BIOMARKER VALIDATED PERFUSION IMAGING PATTERN RANKING FOR PREDICTION OF ALZHEIMER'S DISEASE

Abstract

Perfusion brain imaging through single photon emission computed tomography (SPECT) is a less favoured imaging modality for dementia diagnosis, however it is widely available and cheaper than its alternatives. Clinical reporting of perfusion SPECT images is difficult and there are few validated ranking scales to aid image interpretation for dementia diagnosis. In addition, statistical parametric mapping (SPM) comparisons of the individual against a control database is seldom used clinically, despite giving improved detection of perfusion abnormality over visual assessment of raw images alone. This study aimed to identify patterns of perfusion abnormality in an unselected clinical sample using individual SPM comparisons that best indicate underlying Alzheimer’s type dementia, and validate them using cerebrospinal fluid (CSF) tau and amyloid protein biomarkers.
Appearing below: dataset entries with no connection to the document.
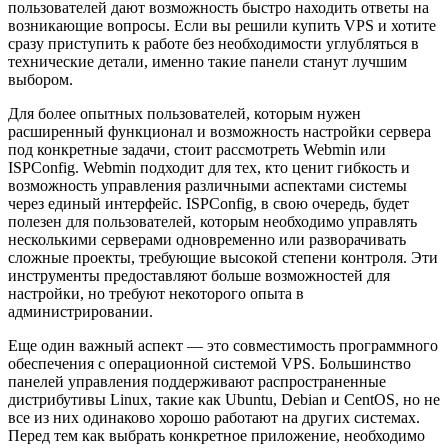
пользователей дают возможность быстро находить ответы на
возникающие вопросы. Если вы решили купить VPS и хотите
сразу приступить к работе без необходимости углубляться в
технические детали, именно такие панели станут лучшим
выбором.
Для более опытных пользователей, которым нужен
расширенный функционал и возможность настройки сервера
под конкретные задачи, стоит рассмотреть Webmin или
ISPConfig. Webmin подходит для тех, кто ценит гибкость и
возможность управления различными аспектами системы
через единый интерфейс. ISPConfig, в свою очередь, будет
полезен для пользователей, которым необходимо управлять
несколькими серверами одновременно или разворачивать
сложные проекты, требующие высокой степени контроля. Эти
инструменты предоставляют больше возможностей для
настройки, но требуют некоторого опыта в
администрировании.
Еще один важный аспект — это совместимость программного
обеспечения с операционной системой VPS. Большинство
панелей управления поддерживают распространенные
дистрибутивы Linux, такие как Ubuntu, Debian и CentOS, но не
все из них одинаково хорошо работают на других системах.
Перед тем как выбрать конкретное приложение, необходимо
A series of 81 unselected samples from a dementia diagnostic centre where perfusion SPECT brain imaging and Alzheimer's disease (AD) CSF biomarkers were previously collected in diagnostically ambiguous cases were analysed. Single-subject voxel based hypoperfusion maps were created for each individual when compared to a control group using statistical parametric mapping (SPM8). The voxel based maps were visually grouped based on regional hypoperfusion without prior knowledge of CSF biomarker result. The CSF biomarker status for each individual was consequently obtained, and group observations made. Individuals fell into 8 distinct groups: angular gyrus only, angular gyrus projecting frontally, angular gyrus projecting posteriorly, angular gyrus projecting temporally, frontal only, temporal only, other and no hypoperfusion. Regions in the inferior parietal lobe around the angular gyrus were the most salient for AD biomarkers, with perfusion abnormality in this region having a high likelihood of positive AD biomarkers both when alone and in combination with other regions (30/36 with abnormal amyloid, 21/36 with both abnormal amyloid and tau CSF). Interestingly, CSF biomarker status did not predict the extent of regional abnormality on perfusion imaging. Patients with frontal, temporal, other and no perfusion abnormality were rarely associated with AD type CSF biomarkers (33/45 with no abnormal CSF biomarkers). These results validate regional SPM-based perfusion SPECT patterns and may help increase confidence of diagnostic reporting in Alzheimer’s disease and other dementias.